What the exercise asks >> Set down the entries that follow exactly as written, leaving out any images.

[Document understanding data]

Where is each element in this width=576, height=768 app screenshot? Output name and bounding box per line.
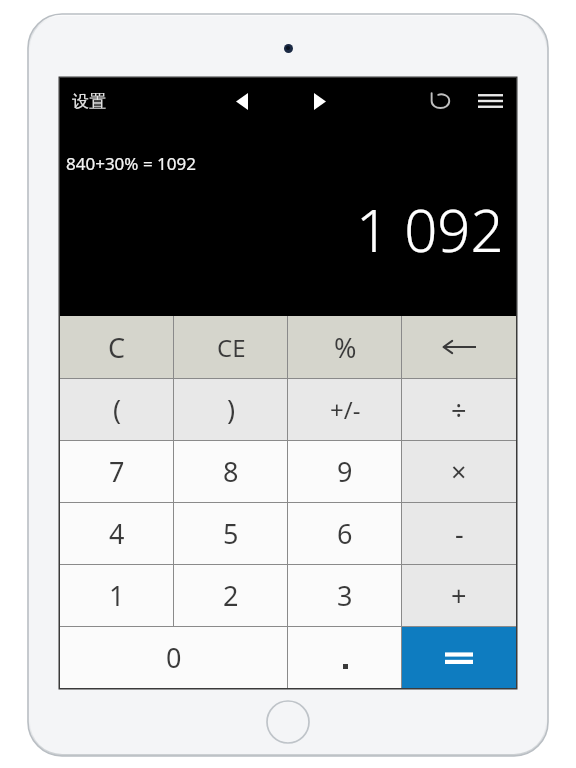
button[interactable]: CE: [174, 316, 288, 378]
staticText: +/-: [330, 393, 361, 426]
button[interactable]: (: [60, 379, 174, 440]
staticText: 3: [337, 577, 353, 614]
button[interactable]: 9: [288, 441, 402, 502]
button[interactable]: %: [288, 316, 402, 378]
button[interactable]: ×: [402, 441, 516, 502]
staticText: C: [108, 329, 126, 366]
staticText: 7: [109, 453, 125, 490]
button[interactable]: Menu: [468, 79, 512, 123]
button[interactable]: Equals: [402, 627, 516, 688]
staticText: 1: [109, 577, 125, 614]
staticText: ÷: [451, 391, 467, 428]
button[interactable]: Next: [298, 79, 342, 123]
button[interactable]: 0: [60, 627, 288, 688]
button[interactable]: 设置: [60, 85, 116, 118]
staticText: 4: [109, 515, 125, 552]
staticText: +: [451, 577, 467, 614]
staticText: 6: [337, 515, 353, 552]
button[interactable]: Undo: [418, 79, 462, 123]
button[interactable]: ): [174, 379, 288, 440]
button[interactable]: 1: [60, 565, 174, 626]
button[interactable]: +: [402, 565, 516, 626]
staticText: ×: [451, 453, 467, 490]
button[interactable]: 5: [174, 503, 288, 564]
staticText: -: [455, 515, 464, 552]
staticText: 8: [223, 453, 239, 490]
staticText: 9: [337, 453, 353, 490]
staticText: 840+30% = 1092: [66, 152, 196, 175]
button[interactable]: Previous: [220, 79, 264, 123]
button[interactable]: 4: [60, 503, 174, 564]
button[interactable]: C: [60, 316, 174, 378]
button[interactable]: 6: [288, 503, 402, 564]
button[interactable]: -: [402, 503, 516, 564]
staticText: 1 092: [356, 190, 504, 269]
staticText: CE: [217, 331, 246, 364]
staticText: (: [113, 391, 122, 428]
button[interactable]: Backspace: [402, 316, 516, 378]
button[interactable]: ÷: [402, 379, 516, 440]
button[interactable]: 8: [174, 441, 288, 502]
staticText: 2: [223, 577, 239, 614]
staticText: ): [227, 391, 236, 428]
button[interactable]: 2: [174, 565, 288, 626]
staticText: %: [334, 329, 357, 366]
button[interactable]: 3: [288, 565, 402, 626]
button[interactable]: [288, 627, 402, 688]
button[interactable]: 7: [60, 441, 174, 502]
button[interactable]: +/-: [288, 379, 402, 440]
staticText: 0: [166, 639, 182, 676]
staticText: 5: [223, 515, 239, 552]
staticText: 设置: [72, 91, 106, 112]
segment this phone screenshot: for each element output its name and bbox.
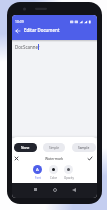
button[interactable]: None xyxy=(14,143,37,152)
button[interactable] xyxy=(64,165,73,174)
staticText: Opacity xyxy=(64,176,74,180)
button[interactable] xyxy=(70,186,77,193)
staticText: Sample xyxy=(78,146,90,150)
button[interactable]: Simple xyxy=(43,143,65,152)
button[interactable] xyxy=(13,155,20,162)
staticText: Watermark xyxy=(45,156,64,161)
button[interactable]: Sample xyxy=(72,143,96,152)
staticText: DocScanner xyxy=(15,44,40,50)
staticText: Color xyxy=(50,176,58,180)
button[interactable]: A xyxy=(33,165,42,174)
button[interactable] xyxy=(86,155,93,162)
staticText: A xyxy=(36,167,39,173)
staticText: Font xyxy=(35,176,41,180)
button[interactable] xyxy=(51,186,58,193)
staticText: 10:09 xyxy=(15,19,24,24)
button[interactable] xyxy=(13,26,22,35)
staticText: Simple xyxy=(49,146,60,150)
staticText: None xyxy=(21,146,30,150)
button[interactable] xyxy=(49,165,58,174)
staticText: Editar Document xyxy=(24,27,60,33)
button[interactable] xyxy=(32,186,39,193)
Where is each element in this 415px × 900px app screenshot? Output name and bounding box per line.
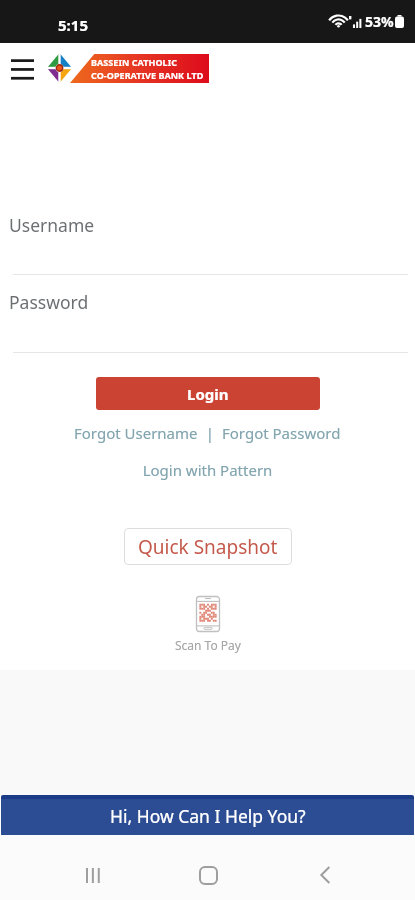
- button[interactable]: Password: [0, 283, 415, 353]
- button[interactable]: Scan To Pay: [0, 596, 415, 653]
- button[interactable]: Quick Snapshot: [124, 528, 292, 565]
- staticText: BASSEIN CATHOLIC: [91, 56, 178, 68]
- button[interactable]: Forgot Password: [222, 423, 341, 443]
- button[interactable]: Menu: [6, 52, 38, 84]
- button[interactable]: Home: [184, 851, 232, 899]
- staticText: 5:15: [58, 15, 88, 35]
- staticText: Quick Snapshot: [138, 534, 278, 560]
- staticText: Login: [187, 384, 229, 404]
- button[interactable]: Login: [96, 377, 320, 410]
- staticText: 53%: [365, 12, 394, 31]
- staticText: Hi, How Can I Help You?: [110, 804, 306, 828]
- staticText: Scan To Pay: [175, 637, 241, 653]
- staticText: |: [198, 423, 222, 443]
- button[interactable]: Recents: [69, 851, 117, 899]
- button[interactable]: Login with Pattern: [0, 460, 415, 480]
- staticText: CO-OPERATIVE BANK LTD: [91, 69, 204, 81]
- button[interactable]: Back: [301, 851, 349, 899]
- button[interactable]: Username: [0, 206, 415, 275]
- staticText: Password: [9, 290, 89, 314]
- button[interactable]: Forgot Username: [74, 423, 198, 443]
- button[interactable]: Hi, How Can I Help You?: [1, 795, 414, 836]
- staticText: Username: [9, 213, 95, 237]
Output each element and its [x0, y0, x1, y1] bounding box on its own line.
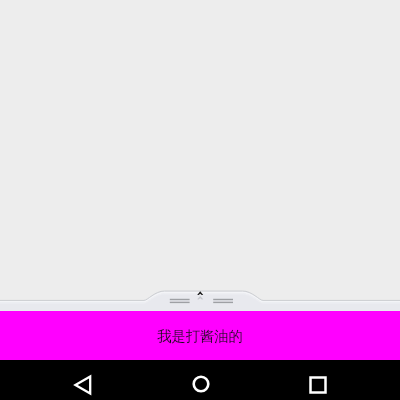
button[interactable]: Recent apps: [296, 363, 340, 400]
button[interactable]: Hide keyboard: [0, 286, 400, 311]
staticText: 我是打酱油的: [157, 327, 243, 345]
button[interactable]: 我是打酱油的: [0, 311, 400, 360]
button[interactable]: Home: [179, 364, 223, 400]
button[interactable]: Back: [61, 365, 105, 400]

Response to this exercise >>
Where is each element in this width=576, height=768 app screenshot? Output name and bounding box per line.
button[interactable]: CE: [174, 316, 288, 378]
staticText: +/-: [330, 393, 361, 426]
button[interactable]: (: [60, 379, 174, 440]
staticText: 3: [337, 577, 353, 614]
button[interactable]: 9: [288, 441, 402, 502]
button[interactable]: %: [288, 316, 402, 378]
button[interactable]: ×: [402, 441, 516, 502]
staticText: C: [108, 329, 126, 366]
staticText: 7: [109, 453, 125, 490]
button[interactable]: Menu: [468, 79, 512, 123]
button[interactable]: Equals: [402, 627, 516, 688]
staticText: 1: [109, 577, 125, 614]
staticText: ÷: [451, 391, 467, 428]
button[interactable]: Next: [298, 79, 342, 123]
button[interactable]: 0: [60, 627, 288, 688]
button[interactable]: 设置: [60, 85, 116, 118]
staticText: 4: [109, 515, 125, 552]
staticText: +: [451, 577, 467, 614]
staticText: 6: [337, 515, 353, 552]
button[interactable]: Undo: [418, 79, 462, 123]
button[interactable]: ): [174, 379, 288, 440]
button[interactable]: 1: [60, 565, 174, 626]
button[interactable]: +: [402, 565, 516, 626]
staticText: ×: [451, 453, 467, 490]
button[interactable]: 5: [174, 503, 288, 564]
staticText: -: [455, 515, 464, 552]
staticText: 8: [223, 453, 239, 490]
staticText: 9: [337, 453, 353, 490]
staticText: 840+30% = 1092: [66, 152, 196, 175]
button[interactable]: Previous: [220, 79, 264, 123]
button[interactable]: 4: [60, 503, 174, 564]
button[interactable]: C: [60, 316, 174, 378]
button[interactable]: 6: [288, 503, 402, 564]
button[interactable]: -: [402, 503, 516, 564]
staticText: 1 092: [356, 190, 504, 269]
staticText: CE: [217, 331, 246, 364]
staticText: (: [113, 391, 122, 428]
button[interactable]: Backspace: [402, 316, 516, 378]
button[interactable]: ÷: [402, 379, 516, 440]
button[interactable]: 8: [174, 441, 288, 502]
staticText: 2: [223, 577, 239, 614]
staticText: ): [227, 391, 236, 428]
button[interactable]: 2: [174, 565, 288, 626]
staticText: %: [334, 329, 357, 366]
button[interactable]: 3: [288, 565, 402, 626]
button[interactable]: [288, 627, 402, 688]
button[interactable]: 7: [60, 441, 174, 502]
button[interactable]: +/-: [288, 379, 402, 440]
staticText: 0: [166, 639, 182, 676]
staticText: 5: [223, 515, 239, 552]
staticText: 设置: [72, 91, 106, 112]
segment this phone screenshot: for each element output its name and bbox.
button[interactable]: None xyxy=(14,143,37,152)
button[interactable] xyxy=(64,165,73,174)
staticText: Opacity xyxy=(64,176,74,180)
button[interactable] xyxy=(70,186,77,193)
staticText: Sample xyxy=(78,146,90,150)
button[interactable]: Simple xyxy=(43,143,65,152)
button[interactable] xyxy=(13,155,20,162)
staticText: Watermark xyxy=(45,156,64,161)
button[interactable]: Sample xyxy=(72,143,96,152)
staticText: DocScanner xyxy=(15,44,40,50)
staticText: Color xyxy=(50,176,58,180)
button[interactable]: A xyxy=(33,165,42,174)
button[interactable] xyxy=(86,155,93,162)
staticText: A xyxy=(36,167,39,173)
staticText: Font xyxy=(35,176,41,180)
button[interactable] xyxy=(51,186,58,193)
staticText: 10:09 xyxy=(15,19,24,24)
button[interactable] xyxy=(13,26,22,35)
staticText: Simple xyxy=(49,146,60,150)
staticText: None xyxy=(21,146,30,150)
button[interactable] xyxy=(49,165,58,174)
staticText: Editar Document xyxy=(24,27,60,33)
button[interactable] xyxy=(32,186,39,193)
Where is each element in this 415px × 900px app screenshot? Output name and bounding box per line.
- button[interactable]: Password: [0, 283, 415, 353]
- button[interactable]: Scan To Pay: [0, 596, 415, 653]
- button[interactable]: Quick Snapshot: [124, 528, 292, 565]
- staticText: BASSEIN CATHOLIC: [91, 56, 178, 68]
- button[interactable]: Forgot Password: [222, 423, 341, 443]
- button[interactable]: Menu: [6, 52, 38, 84]
- button[interactable]: Home: [184, 851, 232, 899]
- staticText: 5:15: [58, 15, 88, 35]
- staticText: Quick Snapshot: [138, 534, 278, 560]
- staticText: Login: [187, 384, 229, 404]
- button[interactable]: Login: [96, 377, 320, 410]
- staticText: 53%: [365, 12, 394, 31]
- staticText: Hi, How Can I Help You?: [110, 804, 306, 828]
- staticText: Scan To Pay: [175, 637, 241, 653]
- staticText: |: [198, 423, 222, 443]
- button[interactable]: Recents: [69, 851, 117, 899]
- button[interactable]: Login with Pattern: [0, 460, 415, 480]
- staticText: CO-OPERATIVE BANK LTD: [91, 69, 204, 81]
- button[interactable]: Back: [301, 851, 349, 899]
- button[interactable]: Username: [0, 206, 415, 275]
- staticText: Password: [9, 290, 89, 314]
- button[interactable]: Forgot Username: [74, 423, 198, 443]
- button[interactable]: Hi, How Can I Help You?: [1, 795, 414, 836]
- staticText: Username: [9, 213, 95, 237]
Output each element and its [x0, y0, x1, y1] bounding box on its own line.
button[interactable]: Recent apps: [296, 363, 340, 400]
button[interactable]: Hide keyboard: [0, 286, 400, 311]
staticText: 我是打酱油的: [157, 327, 243, 345]
button[interactable]: 我是打酱油的: [0, 311, 400, 360]
button[interactable]: Home: [179, 364, 223, 400]
button[interactable]: Back: [61, 365, 105, 400]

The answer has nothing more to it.